The Road of Danger, David Drake 18 February 2023

2012 military SF, ninth of this ongoing series. After the events of the previous book, Daniel Leary and the Princess Cecile are sent to get a privincial admiral moving in the right direction to head off a war-starting coup. Of course it's always more complicated than that.

This one is inspired by a side note in Livy. After the Second Punic War, a "Hamilcar" claiming to be a Carthaginian raised a rebellion against Rome in northern Italy. The Roman Senate sent an embassy to Carthage, requiring that the Carthaginians retrieve their citizen. Here Carthage is the Republic of Cinnabar, and the rebellion is on an Alliance world, but it's not clear whether the charismatic leader "Freedom" even exists. Being sent off to retrieve him will be a good way to keep Leary out of everyone's hair, then…
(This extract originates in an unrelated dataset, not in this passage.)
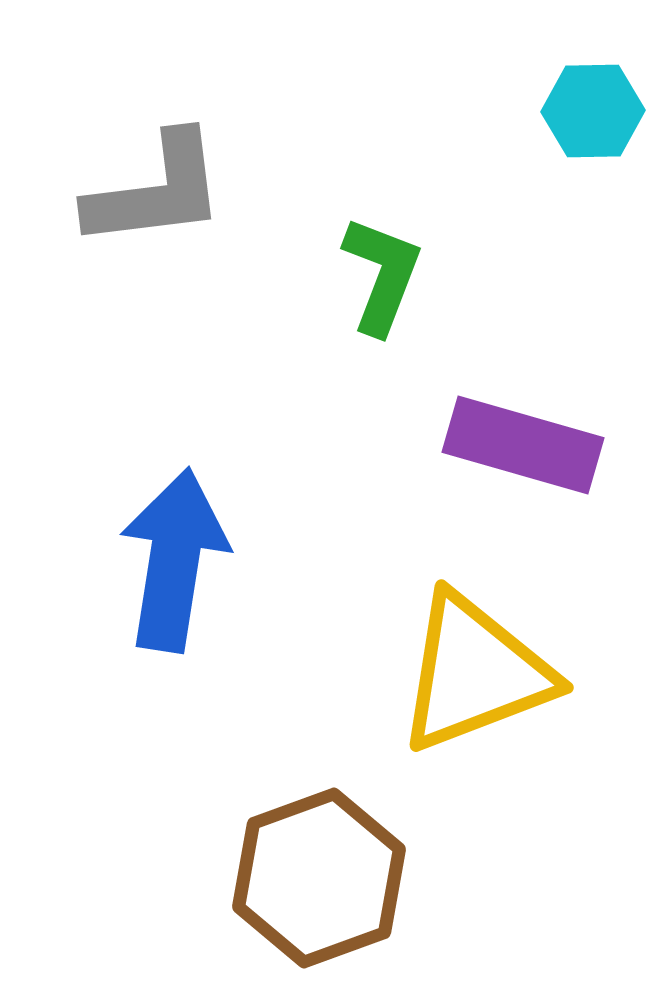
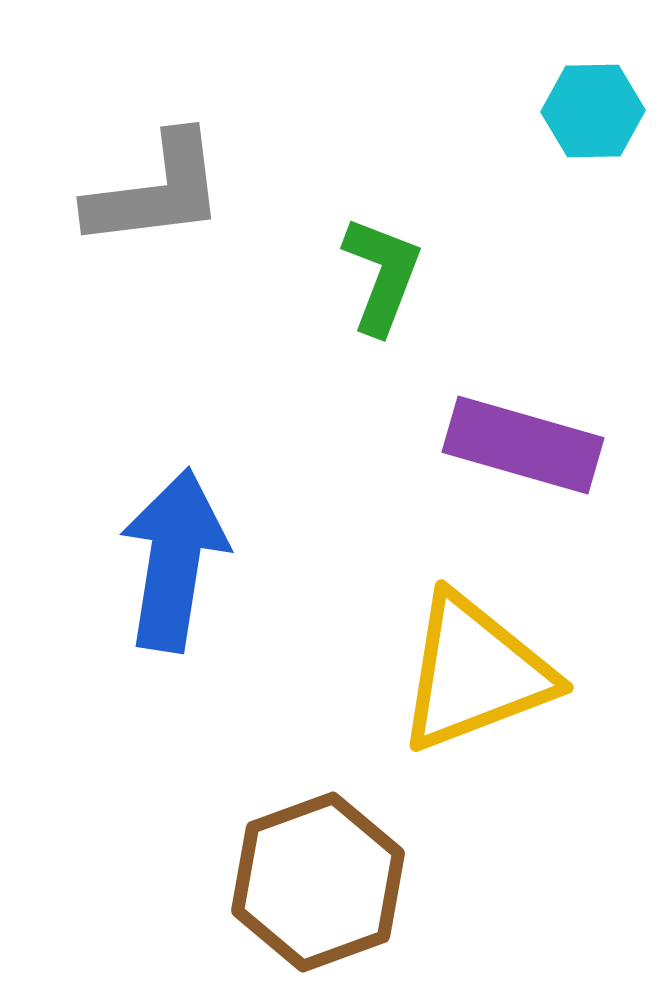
brown hexagon: moved 1 px left, 4 px down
There's some effort to depart from business as usual. Leary leaves his ship in the hands of his first lieutenant to get aboard a blockade runner and get to the rebelling world, while Mundy starts dismantling plots from the more civilised end. So overall it's less military, more straightforward adventure, though the characters are familiar (and explanations of the slightly unusual ways they think, while perhaps necessary for a new reader, get a little repetitive even within this book).

It's fine, but there's nothing special here to set it apart from the rest of the series, and I'd have preferred occasional surprises and even some long-term plot development, as there has sometimes been in other volumes.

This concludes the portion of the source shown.